America has shite maternity leave and horrendous levels of mental health problems...

The idea that attachment parenting is anti-feminist is bizarre as that argument is actually suggesting that the role of the mother is insignificant.

OP posts:
Parker231 · 26/08/2019 17:52

@aqua00 - what a negative view. That may have been your DC’s experience of nursery but wasn’t at the one my DC’s spent four years full time. We had regular reports when they were babies and obviously as they got older they told us what they had done during the day. They did thrive there.

ThanksItHasPockets · 26/08/2019 17:53

My children are incredibly lucky to have four living, loving and involved grandparents, but I know full well that if they provided regular childcare (which they don’t live close enough to do) then my children would have a real hotchpotch of a week. Grandma and Grandad A would be much more permissive than DH and me and allow far more treats and fewer boundaries; Grandma and Grandad B are probably stricter than us but would ensure a really broad range of outings and experiences. All would care for my children with wonderful, unconditional love but my children would find it incredibly confusing and unsettling to have to switch registers throughout the week. A day of nursery on top of that would throw them completely.

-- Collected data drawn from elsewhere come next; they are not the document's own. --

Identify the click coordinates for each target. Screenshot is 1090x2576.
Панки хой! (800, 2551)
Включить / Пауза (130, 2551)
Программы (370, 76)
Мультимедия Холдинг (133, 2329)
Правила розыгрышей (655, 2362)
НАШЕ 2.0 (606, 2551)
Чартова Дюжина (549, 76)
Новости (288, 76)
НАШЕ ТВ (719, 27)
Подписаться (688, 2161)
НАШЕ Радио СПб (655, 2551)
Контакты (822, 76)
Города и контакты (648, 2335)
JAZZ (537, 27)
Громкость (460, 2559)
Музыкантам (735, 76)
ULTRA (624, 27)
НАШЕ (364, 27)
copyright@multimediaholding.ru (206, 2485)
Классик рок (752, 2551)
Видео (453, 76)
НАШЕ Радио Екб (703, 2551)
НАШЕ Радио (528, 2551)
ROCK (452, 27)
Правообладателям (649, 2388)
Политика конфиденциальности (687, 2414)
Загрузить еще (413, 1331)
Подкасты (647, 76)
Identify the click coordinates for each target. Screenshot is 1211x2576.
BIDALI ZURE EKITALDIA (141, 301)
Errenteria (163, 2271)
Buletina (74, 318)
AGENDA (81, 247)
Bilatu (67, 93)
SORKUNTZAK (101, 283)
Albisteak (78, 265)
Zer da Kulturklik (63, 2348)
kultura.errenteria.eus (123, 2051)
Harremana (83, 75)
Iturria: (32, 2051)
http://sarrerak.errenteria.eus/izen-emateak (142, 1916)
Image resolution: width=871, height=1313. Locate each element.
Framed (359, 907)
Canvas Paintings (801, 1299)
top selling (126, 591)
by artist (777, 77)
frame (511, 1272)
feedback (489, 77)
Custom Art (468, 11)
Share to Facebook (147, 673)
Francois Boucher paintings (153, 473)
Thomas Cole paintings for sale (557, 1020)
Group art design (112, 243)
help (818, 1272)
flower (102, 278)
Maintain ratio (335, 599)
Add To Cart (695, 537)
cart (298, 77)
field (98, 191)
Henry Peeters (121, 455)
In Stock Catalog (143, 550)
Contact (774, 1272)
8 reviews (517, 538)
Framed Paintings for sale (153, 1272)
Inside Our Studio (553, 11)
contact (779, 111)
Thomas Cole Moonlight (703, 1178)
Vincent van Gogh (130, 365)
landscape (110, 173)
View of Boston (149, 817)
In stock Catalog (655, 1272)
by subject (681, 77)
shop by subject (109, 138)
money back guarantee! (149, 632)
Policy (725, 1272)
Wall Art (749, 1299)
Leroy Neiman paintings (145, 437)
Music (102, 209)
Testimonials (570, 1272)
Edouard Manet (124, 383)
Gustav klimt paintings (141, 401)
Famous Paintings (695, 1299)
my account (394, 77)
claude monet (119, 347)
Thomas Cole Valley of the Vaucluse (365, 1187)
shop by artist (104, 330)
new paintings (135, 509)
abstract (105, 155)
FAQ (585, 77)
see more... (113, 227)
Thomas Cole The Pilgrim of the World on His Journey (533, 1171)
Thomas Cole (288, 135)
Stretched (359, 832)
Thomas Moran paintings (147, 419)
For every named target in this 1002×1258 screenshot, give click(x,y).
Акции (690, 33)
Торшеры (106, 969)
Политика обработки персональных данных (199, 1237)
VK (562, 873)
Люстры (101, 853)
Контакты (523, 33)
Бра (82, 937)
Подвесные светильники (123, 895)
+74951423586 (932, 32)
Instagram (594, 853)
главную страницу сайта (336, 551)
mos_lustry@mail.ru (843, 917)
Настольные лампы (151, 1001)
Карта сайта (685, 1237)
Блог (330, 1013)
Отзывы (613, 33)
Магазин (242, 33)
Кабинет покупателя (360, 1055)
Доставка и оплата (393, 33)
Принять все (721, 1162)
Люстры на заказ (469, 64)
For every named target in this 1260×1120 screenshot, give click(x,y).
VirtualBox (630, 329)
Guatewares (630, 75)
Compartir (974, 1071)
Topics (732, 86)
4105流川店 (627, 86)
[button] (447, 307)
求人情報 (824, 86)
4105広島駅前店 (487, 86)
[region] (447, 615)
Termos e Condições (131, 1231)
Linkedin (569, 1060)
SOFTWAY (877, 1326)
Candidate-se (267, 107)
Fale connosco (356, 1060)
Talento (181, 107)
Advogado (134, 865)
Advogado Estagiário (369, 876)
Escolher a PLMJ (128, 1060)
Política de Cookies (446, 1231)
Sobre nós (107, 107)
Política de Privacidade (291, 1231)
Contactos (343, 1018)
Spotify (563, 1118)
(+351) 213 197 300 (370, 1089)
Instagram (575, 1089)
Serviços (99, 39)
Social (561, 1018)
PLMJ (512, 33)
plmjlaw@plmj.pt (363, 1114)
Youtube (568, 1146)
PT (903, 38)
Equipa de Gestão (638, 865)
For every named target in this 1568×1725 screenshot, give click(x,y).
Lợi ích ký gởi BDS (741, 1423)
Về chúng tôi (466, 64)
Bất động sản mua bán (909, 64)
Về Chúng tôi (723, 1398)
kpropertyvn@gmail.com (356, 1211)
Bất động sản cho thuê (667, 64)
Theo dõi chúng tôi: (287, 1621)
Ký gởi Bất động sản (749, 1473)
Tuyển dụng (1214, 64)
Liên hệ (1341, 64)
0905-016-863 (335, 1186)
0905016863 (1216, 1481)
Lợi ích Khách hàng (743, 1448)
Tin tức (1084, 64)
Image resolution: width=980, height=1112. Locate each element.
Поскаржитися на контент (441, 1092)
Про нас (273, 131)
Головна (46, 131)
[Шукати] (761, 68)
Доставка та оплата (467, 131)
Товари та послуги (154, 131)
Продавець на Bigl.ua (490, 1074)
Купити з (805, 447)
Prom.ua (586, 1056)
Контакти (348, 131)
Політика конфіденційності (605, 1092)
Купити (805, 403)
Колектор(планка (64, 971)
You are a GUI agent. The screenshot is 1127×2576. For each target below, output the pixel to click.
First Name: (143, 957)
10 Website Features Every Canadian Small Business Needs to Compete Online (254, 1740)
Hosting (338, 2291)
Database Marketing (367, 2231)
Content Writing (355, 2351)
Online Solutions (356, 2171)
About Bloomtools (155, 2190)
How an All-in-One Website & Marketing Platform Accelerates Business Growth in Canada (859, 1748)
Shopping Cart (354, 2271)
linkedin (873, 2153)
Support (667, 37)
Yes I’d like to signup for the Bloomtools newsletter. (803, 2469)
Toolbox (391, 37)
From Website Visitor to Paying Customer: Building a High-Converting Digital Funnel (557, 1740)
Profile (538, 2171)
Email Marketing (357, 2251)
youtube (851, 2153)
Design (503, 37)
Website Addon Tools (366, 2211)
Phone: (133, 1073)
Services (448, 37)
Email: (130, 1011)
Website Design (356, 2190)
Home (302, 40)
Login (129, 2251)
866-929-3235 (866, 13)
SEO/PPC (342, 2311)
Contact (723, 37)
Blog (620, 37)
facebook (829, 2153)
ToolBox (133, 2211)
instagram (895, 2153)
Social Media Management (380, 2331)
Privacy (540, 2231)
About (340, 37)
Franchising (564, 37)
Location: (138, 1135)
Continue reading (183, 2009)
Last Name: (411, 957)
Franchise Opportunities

Have you sat down with the other adults who care for your child and really, honestly considered what his experience of the week is like?

Sparklesocks · 26/08/2019 17:53

That’s quite a sweeping statement to make based on your own single experiences.

aliteralAIBUforonce · 26/08/2019 17:53

I'm not asking for suggestions for my personal situation- just wondering if others feel the same and it is a debate worth having.

Also, how can I make someone feel shit if their nursery is fantastic?